Tuesday, October 12, 2010

There’s Money in That Old Quilt; Then and Now, The Difference in American Leadership

By J. Speer-Williams

“No thief will ever guess that we have $10,000 sewn into Grandma’s old quilt,” said Mrs. Donner to her three girls and husband, after dinner, one cold night, while in their warm and comfortable living room.

In early 1846, the wealthy Illinois family of George and Tamsen Donner, with their three daughters, were about to become American pioneers to California. And 10,000 dollars – equal to about 150,000 to 200,000 dollars, today – would go a long way in ensuring their success in California. But why go?

Many pioneers believed in Manifest Destiny, an idea that the land between the Atlantic and Pacific Oceans belonged to America , and Americans had not only the right, but the duty to settle those lands.

And, they – like many Americans of that day – were robust, brave, and instilled with the pioneer spirit, a spirit so lacking in many of us, today.

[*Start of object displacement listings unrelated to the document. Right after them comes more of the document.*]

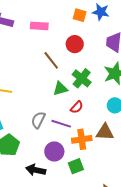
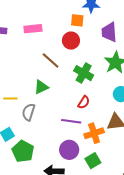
orange square: (80, 15) -> (77, 20), moved
green triangle: (60, 89) -> (41, 87), moved
gray semicircle: (38, 120) -> (29, 112), moved

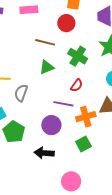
brown line: (51, 61) -> (45, 42), turned -30
green triangle: (41, 87) -> (47, 67), moved
purple circle: (69, 150) -> (51, 125), moved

There would be no fast, warm, comfortable vehicle to quickly transport them over smooth highways, with restaurants, motels, and gas-filling stations along the way. Instead, they’d be driving a team of oxen, that pulled all of their most important and vital possessions, in a wagon covered with canvas.

Their covered wagon would not be averaging 60 mph, but two miles per hour … if everything went right.

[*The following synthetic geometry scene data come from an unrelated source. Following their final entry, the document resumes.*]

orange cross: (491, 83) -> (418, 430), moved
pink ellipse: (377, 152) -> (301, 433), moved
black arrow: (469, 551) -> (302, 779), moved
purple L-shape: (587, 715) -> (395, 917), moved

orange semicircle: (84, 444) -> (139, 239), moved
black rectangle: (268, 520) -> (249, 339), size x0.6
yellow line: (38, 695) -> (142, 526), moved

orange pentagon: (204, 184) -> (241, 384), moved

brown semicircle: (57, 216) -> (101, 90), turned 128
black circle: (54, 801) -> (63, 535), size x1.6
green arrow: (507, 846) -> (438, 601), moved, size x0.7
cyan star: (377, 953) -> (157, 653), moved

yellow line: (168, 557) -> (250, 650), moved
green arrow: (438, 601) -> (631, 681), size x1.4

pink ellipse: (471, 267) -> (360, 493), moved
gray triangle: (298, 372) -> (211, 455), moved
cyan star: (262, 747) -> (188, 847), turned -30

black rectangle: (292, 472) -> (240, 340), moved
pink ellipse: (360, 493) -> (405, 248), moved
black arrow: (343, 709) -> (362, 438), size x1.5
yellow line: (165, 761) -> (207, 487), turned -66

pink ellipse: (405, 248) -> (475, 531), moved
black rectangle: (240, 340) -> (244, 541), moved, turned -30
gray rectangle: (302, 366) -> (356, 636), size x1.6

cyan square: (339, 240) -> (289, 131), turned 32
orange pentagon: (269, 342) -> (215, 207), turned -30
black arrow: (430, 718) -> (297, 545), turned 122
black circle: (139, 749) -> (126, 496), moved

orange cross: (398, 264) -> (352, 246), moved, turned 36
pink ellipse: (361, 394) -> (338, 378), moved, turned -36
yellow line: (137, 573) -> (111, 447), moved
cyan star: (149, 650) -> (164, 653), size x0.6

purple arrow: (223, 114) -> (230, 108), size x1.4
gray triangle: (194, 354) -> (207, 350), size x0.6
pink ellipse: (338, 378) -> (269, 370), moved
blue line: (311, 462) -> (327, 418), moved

In the 1840s, most Americans lived East of the Mississippi River. West of the Mississippi, all the way to the Pacific Ocean, lay a vast, untapped, unsettled wilderness.

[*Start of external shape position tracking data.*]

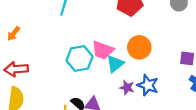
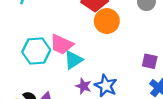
orange circle: (139, 47) -> (107, 21), moved

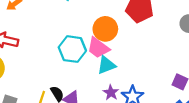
orange circle: (107, 21) -> (105, 29), moved

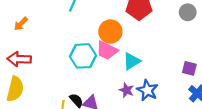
cyan triangle: (106, 65) -> (132, 61), moved

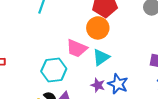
orange circle: (110, 31) -> (98, 28), moved
cyan hexagon: (83, 56) -> (54, 70), moved

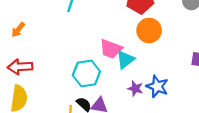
orange circle: (98, 28) -> (149, 30), moved
cyan triangle: (101, 57) -> (125, 60), moved

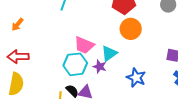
pink trapezoid: (111, 49) -> (84, 45), moved
purple star: (135, 88) -> (100, 67), moved

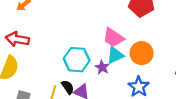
orange circle: (131, 29) -> (142, 53), moved
pink trapezoid: (84, 45) -> (113, 38), moved

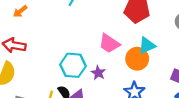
cyan triangle: (115, 55) -> (147, 45), moved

But with plows on the rear tailboards of their covered wagons, those of the pioneer spirit went west, some all the way to California, by way of the Oregon Trail. These vanguards of conquest were intent on turning the Western wilderness into a living land.

The Oregon Trail, as the route to the West Coast was called, was no more than wagon ruts, that cut a dim path across our great continent, across our great deserts and over the mighty Rockies.

In the Spring of 1846, the Donner party of nine wagons and 32 people left Independence, Missouri bound for Fort Sutter, California. Within a week of their departure, 50 wagons joined the Donners, making a total of 87 men, women, and children headed west, as a group.

The New World, however, bared access to her bounty with stifling heat, deadly cold, and driving storms. Our pioneer forefathers and mothers were met with hardships, danger, and possible death with every turn of their wagon wheels.

Soon the heavily laden wagons of the Donner train of wagons were hit and slowed by daily soaking thunderstorms, causing deep muddy bogs, which reduced their travel speed from two mph to two miles a day.

The wagon journey to California, which usually took between four to six months, had to be very carefully planned, so as to be out of the Sierra Nevada Mountains before snow fell, otherwise food and water supplies would not last.

Some time before July of 1846, the Donner party finally reached Fort Laramie in eastern Wyoming.

There George Donner was warned not to try to make up lost time, by taking what was known as the Hastings Cutoff, that reportedly could cut 400 miles, or more off the trip.